Hey all, so until I started riding consistently, I was a gym rat for about 3-4 years. When I was in my early 20s, I was pretty chunky (not in a good way) at 5'11" 36-38" waist, 220lbs. I got a hold of myself and cut down to 155lbs and barely a 32" waist in about a year and a half, and then spent the better part of 3-4 years lifting and bulking up, not to ugly proportions, but enough to look fit and toned. At my peak, I was 175lbs with abs, was able to bench 225 and 245lb sets no problem, pullups I could basically do to the point I got bored before I got tired.

Once I started riding, I changed my 2-4 days a week at the gym routine to 1, and I don't really go consistently anymore either.
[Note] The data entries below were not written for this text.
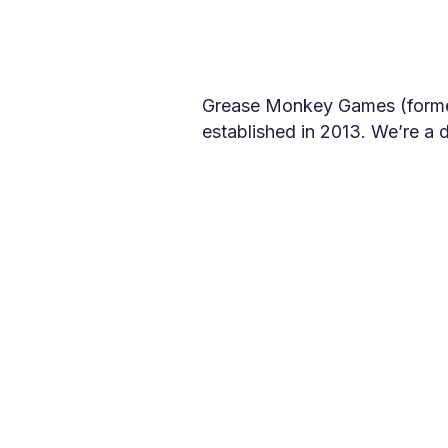
Grease Monkey Games (former
established in 2013. We’re a
quality video games for pass
Founder and CEO Arran Potter 
working on high-profile comme
company, Grease Monkey Game
games have been downloaded m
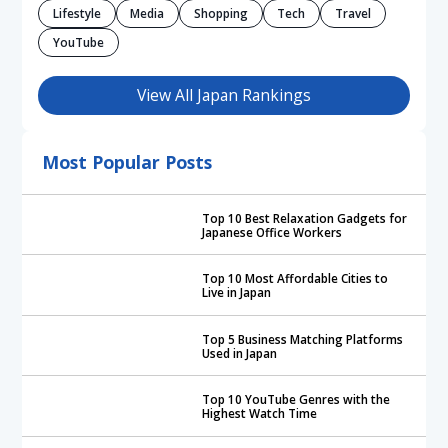
Lifestyle
Media
Shopping
Tech
Travel
YouTube
View All Japan Rankings
Most Popular Posts
Top 10 Best Relaxation Gadgets for
Japanese Office Workers
Top 10 Most Affordable Cities to
Live in Japan
Top 5 Business Matching Platforms
Used in Japan
Top 10 YouTube Genres with the
Highest Watch Time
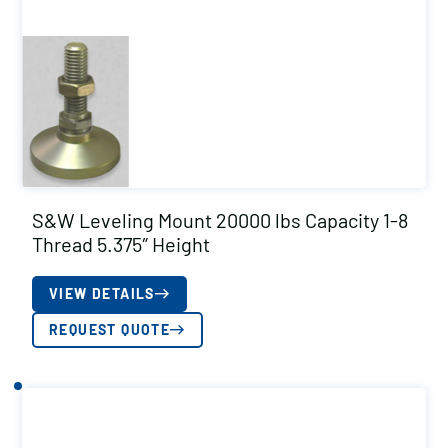
S&W Leveling Mount 20000 lbs Capacity 1-8
Thread 5.375″ Height
VIEW DETAILS
REQUEST QUOTE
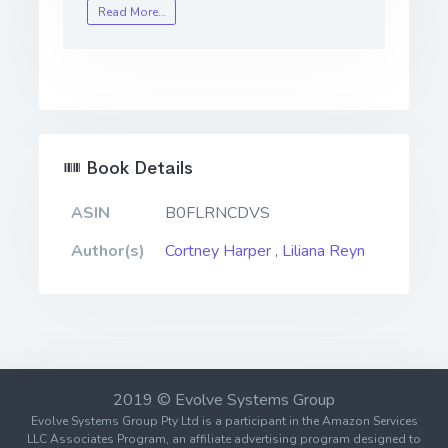
Read More…
Book Details
ASIN
B0FLRNCDVS
Author(s)
Cortney Harper
,
Liliana Reyn
2019 © Evolve Systems Group
Evolve Systems Group Pty Ltd is a participant in the Amazon Services
LLC Associates Program, an affiliate advertising program designed to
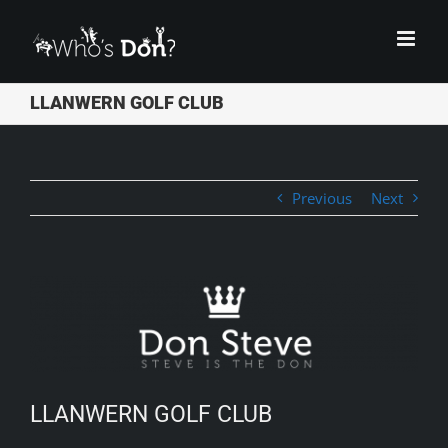
Skip
to
content
LLANWERN GOLF CLUB
Previous
Next
View
Larger
Image
LLANWERN GOLF CLUB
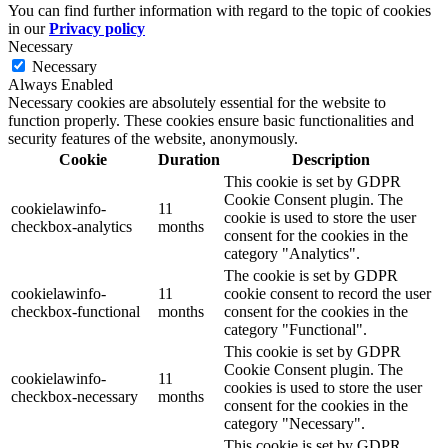
You can find further information with regard to the topic of cookies
in our
Privacy policy
Necessary
Necessary
Always Enabled
Necessary cookies are absolutely essential for the website to
function properly. These cookies ensure basic functionalities and
security features of the website, anonymously.
Cookie
Duration
Description
This cookie is set by GDPR
Cookie Consent plugin. The
cookielawinfo-
11
cookie is used to store the user
checkbox-analytics
months
consent for the cookies in the
category "Analytics".
The cookie is set by GDPR
cookielawinfo-
11
cookie consent to record the user
checkbox-functional
months
consent for the cookies in the
category "Functional".
This cookie is set by GDPR
Cookie Consent plugin. The
cookielawinfo-
11
cookies is used to store the user
checkbox-necessary
months
consent for the cookies in the
category "Necessary".
This cookie is set by GDPR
Now, while I may or may not have more flexibility on the bike, my composition has suffered, and while I can still lift the same weight as before, it's not nearly as many times, and I feel like I have shrunk a little.

I know some people will tell me to just go ride and enjoy that and forget lifting, but it's still something that's important to me and my self esteem, since I am always worried about going back to my old chunky self. A friend of mine told me that my muscle loss is probably due to my slowed gym routine, but more-so due to the fact that doing long rides and cardio like this is that muscle is burned away.

So, has anyone here successfully been riding 100mi/week while maintaining their muscle definition? I don't necessarily want to get bigger, I'd be happy being where I was a few months ago, but as far as maintaining my figure lifting, but also not lifting so much that I can't be on the hoods of my bike comfortably. Should I perhaps be bringing more food with me on longer rides so that my body doesn't resort to burning muscle?


----------



## MaxKatt (May 30, 2015)

I'm actually your "chunky" numbers now, but it's fit and muscular. In my 20's I was 205 and at my peak was working out benching that 225 you mention. 47 now.

At some point, the pounds lifted (for me) became unimportant. I still lift, but definitely not militant about it anymore. Actually, my GF who did not lift when I met her is now more likely to suggest we do upper body. 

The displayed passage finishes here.